Ham, turkey, prawns, seafood, beers, cakes, tarts and pudding.
Christmas lunch is an overindulgence minefield. Thankfully, CSIRO researcher and dietitian Jane Bowen says there are ways to keep from full throttle gluttony.
Her number one tip is to put a time limit on the feasting.
"It's OK, on Christmas Day, to perhaps have more than you would normally. But I think the tip is to realise where Christmas Day finishes, then to go back on the healthy wagon after Christmas Day as well, and not continue the feasting for too long," Bowen told ABC television on Saturday.
Keeping a lid on the booze also helps, Bowen advises.
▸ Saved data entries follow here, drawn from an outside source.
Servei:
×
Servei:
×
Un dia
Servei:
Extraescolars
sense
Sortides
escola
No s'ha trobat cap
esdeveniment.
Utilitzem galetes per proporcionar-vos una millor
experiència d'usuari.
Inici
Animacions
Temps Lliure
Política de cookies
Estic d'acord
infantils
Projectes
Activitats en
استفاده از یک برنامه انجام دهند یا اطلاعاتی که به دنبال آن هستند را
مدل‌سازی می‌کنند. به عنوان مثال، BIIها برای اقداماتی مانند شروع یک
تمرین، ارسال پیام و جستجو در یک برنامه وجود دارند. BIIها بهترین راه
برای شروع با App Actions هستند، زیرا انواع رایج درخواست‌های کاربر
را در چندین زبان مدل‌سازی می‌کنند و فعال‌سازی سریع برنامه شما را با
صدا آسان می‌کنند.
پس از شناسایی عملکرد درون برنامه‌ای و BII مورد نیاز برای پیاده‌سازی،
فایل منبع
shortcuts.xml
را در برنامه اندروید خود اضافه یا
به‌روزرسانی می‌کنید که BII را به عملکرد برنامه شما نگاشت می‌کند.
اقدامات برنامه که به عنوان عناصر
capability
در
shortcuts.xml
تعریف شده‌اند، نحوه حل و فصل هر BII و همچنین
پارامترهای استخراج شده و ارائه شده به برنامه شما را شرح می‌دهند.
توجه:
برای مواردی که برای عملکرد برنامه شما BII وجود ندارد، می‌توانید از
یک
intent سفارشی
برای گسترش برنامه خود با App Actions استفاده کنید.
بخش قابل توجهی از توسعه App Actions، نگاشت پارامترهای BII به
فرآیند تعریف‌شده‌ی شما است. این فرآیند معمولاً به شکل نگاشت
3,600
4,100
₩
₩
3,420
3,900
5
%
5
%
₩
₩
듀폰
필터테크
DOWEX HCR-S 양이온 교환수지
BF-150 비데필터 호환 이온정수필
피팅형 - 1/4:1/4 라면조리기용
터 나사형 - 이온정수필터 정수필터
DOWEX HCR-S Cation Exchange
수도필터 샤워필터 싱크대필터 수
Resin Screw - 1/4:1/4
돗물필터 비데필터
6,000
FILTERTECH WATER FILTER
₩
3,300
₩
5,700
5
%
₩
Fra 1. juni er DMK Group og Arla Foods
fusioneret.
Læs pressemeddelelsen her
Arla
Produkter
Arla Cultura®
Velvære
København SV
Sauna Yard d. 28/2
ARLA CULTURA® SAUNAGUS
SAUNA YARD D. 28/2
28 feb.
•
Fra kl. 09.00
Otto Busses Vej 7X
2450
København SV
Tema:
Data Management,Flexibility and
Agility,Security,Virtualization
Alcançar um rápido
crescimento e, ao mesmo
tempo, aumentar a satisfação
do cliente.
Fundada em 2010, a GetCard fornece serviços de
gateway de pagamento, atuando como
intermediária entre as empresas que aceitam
She said alcohol consumption generally spiked at this time of year and was another common cause of overeating at Christmas lunch.
"We know that, when people are drinking alcohol, they tend to eat more as well. It acts as a bit of an appetite stimulant," Bowen said.
"Trying to cut back on the alcohol will do two things. It will save you on too many calories, and it might help you to make better judgments about how much food you eat as well."
She also recommended careful planning of your Christmas Day eating schedule, urging a light breakfast, few snacks during the day, and saving most eating for lunchtime. She also said it was a good idea to "switch out" sugary drinks, if possible.
"It's (also) the perfect chance to make the most of beautiful summer fruits and berry, rather than big, heavy, wintry desserts," Bowen added.